Teaching this morning was tremendously rewarding; it's something to which I can see myself happily devoting a lot of time, tiring as it is. Being a performer is one thing; you can change a life or two by giving a truly splendid performance, but being a teacher means changing lives in a cumulative way, giving people not an external experience of your performance but an internal experience of their own development, of progress from which they can develop further. I was practically jumping for joy at the end of my first lesson because the student had played the final variation of his piece so persuasively, despite his troubles with some of the earlier variations. But perhaps by the third lesson I had tired out, or perhaps my lack of harpsichord training was haunting me again. I had plenty to say about Lerinckx, about Japanese easy listening piano music, and now thanks to my organ training much too much to say about Bach, but I hadn't a clue how to play a Couperin harpsichord piece on carillon, especially not to a very musical but technically rudimentary student.
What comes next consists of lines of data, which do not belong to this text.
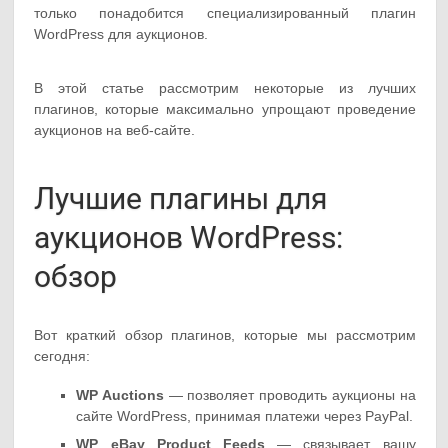
только понадобится специализированный плагин
WordPress для аукционов.
В этой статье рассмотрим некоторые из лучших
плагинов, которые максимально упрощают проведение
аукционов на веб-сайте.
Лучшие плагины для
аукционов WordPress:
обзор
Вот краткий обзор плагинов, которые мы рассмотрим
сегодня:
WP Auctions
— позволяет проводить аукционы на
сайте WordPress, принимая платежи через PayPal.
WP eBay Product Feeds
— связывает вашу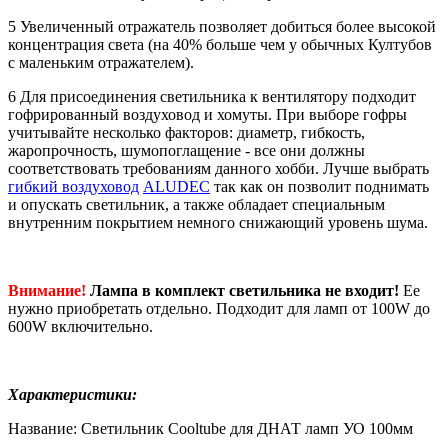
5 Увеличенный отражатель позволяет добиться более высокой
концентрация света (на 40% больше чем у обычных Култубов
с маленьким отражателем).
6 Для присоединения светильника к вентилятору подходит
гофрированный воздуховод и хомуты. При выборе гофры
учитывайте несколько факторов: диаметр, гибкость,
жаропрочность, шумопоглащение - все они должны
соответствовать требованиям данного хобби. Лучше выбрать
гибкий воздуховод
ALUDEC
так как он позволит поднимать
и опускать светильник, а также обладает специальным
внутренним покрытием немного снижающий уровень шума.
Внимание!
Лампа в комплект светильника не входит!
Ее
нужно приобретать отдельно. Подходит для ламп от 100W до
600W включительно.
Характеристики:
Название: Светильник Cooltube для ДНАТ ламп УО 100мм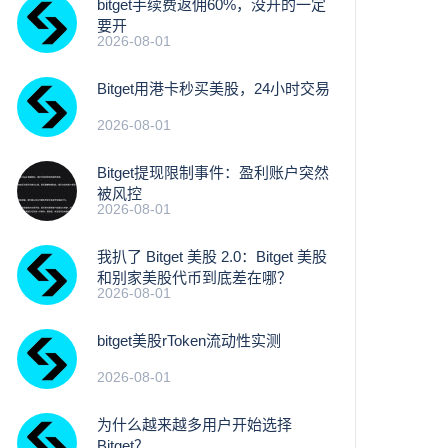
bitget手续费返佣60%，没开的一定
要开
2026-08-01
Bitget用港卡秒买美股，24小时交易
2026-08-01
Bitget提现限制事件：盈利账户突然
被风控
2026-08-01
我扒了 Bitget 美股 2.0：Bitget 美股
和别家美股代币到底差在哪？
2026-08-01
bitget美股rToken流动性实测
2026-08-01
为什么越来越多用户开始选择
Bitget？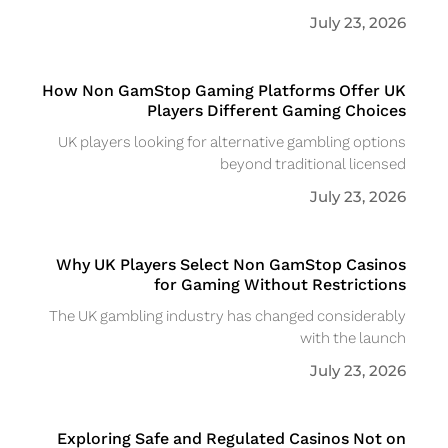
July 23, 2026
How Non GamStop Gaming Platforms Offer UK
Players Different Gaming Choices
UK players looking for alternative gambling options
beyond traditional licensed
July 23, 2026
Why UK Players Select Non GamStop Casinos
for Gaming Without Restrictions
The UK gambling industry has changed considerably
with the launch
July 23, 2026
Exploring Safe and Regulated Casinos Not on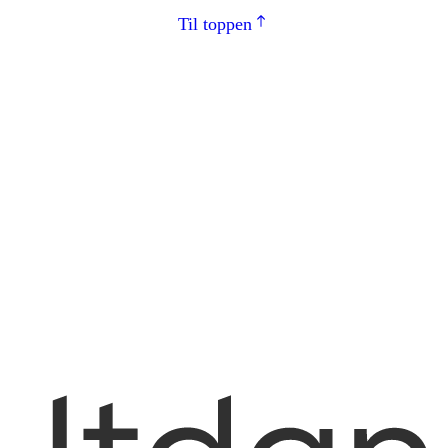
Til toppen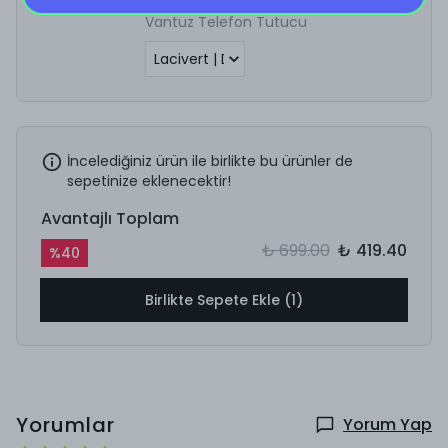
Vantuz Telefon Tutucu
İncelediğiniz ürün ile birlikte bu ürünler de
sepetinize eklenecektir!
Avantajlı Toplam
₺ 699.00
₺ 419.40
%
40
Birlikte Sepete Ekle (1)
Yorumlar
Yorum Yap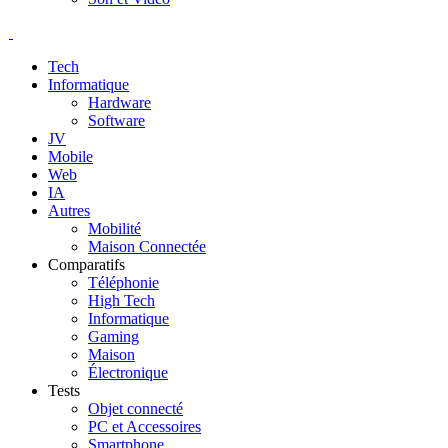
Tech
Informatique
Hardware
Software
JV
Mobile
Web
IA
Autres
Mobilité
Maison Connectée
Comparatifs
Téléphonie
High Tech
Informatique
Gaming
Maison
Électronique
Tests
Objet connecté
PC et Accessoires
Smartphone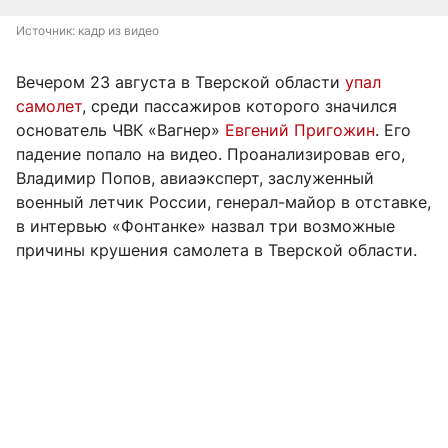
Источник: 
кадр из видео
Вечером 23 августа в Тверской области
упал
самолет
, среди пассажиров которого значился
основатель ЧВК «Вагнер»
Евгений
Пригожин
. Его
падение попало на видео. Проанализировав его,
Владимир Попов, авиаэксперт, заслуженный
военный летчик России, генерал-майор в отставке,
в интервью «Фонтанке» назвал три возможные
причины крушения самолета в Тверской области.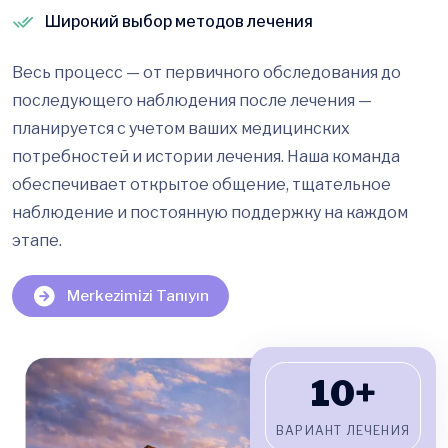
Широкий выбор методов лечения
Весь процесс — от первичного обследования до
последующего наблюдения после лечения —
планируется с учетом ваших медицинских
потребностей и истории лечения. Наша команда
обеспечивает открытое общение, тщательное
наблюдение и постоянную поддержку на каждом
этапе.
Merkezimizi Tanıyın
10+
ВАРИАНТ ЛЕЧЕНИЯ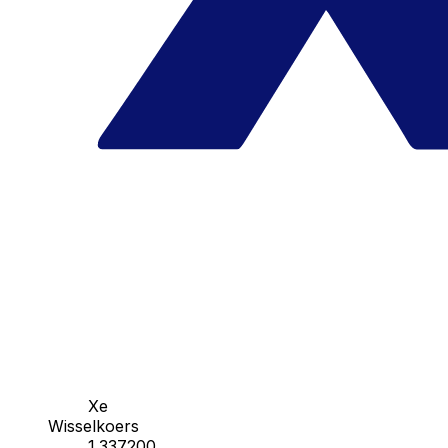
Xe
Wisselkoers
1.337200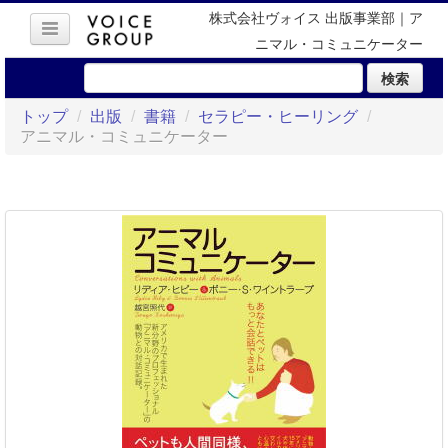
株式会社ヴォイス 出版事業部｜ア
ニマル・コミュニケーター
検索
トップ
/
出版
/
書籍
/
セラピー・ヒーリング
/
アニマル・コミュニケーター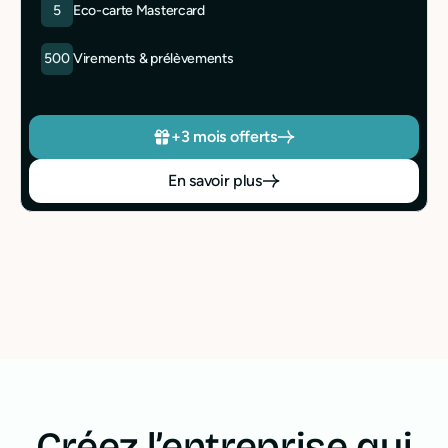
5
Eco-carte Mastercard
500
Virements & prélèvements
+3 mois offerts
En savoir plus
Créez l’entreprise qui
I must make time for harpsichord if I am ever to teach keyboard instruments.

Somehow I ended up doing the same rhythmic exercise for Kees van Eersel's carillon improvisation workshop as I did last year. So be it -- the experience was better, but still challenging. And afterwards I finally enjoyed my favorite soft ice cream (though it wasn't quite as good as I remembered it -- different flavor, perhaps) and made it back just in time for the student recital, which sounded surprisingly good from the ground. I played Paul Coleman's piece to a positive reception, but as Geert advised, the noise of the city called for shorter rests in the first sketch. Tiffany Sketches 1 and 2 sound so foreign to me on a heavy carillon; I must to develop a new conception of it before playing it in Mechelen. Thank goodness Jo will be in Russia.

Bernard Winsemius' concert on the Duyschot/Müller organ (1706) in the Lutherse Kerk was variously fabulous and uneventful. Sweelinck and Butler passed me by; but his renditions of Buxtehude's "Praeludium in g" (BuxWV 163) and in particular the "Klaglied" BuxWV 76 on the death of his father were gripping. Winsemius achieves expressivity without expression so much as delivering the notes precisely as they are [meant to be] and allowing them to speak for themselves. But two long capriccios in a row are just plain bad programming. I already have a limited tolerance for the genre. I met the church organist afterwards and saw the instrument (which I hope I can play later) and tried to talk to Winsemius, but he was again difficult. The person I meet never seems to match the hilarious character of his students' impressions. But he gets extra credit for having ridden his bicycle to the concert. Dutchmen...

Apparently the Graduate School of Music may become a reality in August/September after all. European higher education is so... delightfully unpredictable.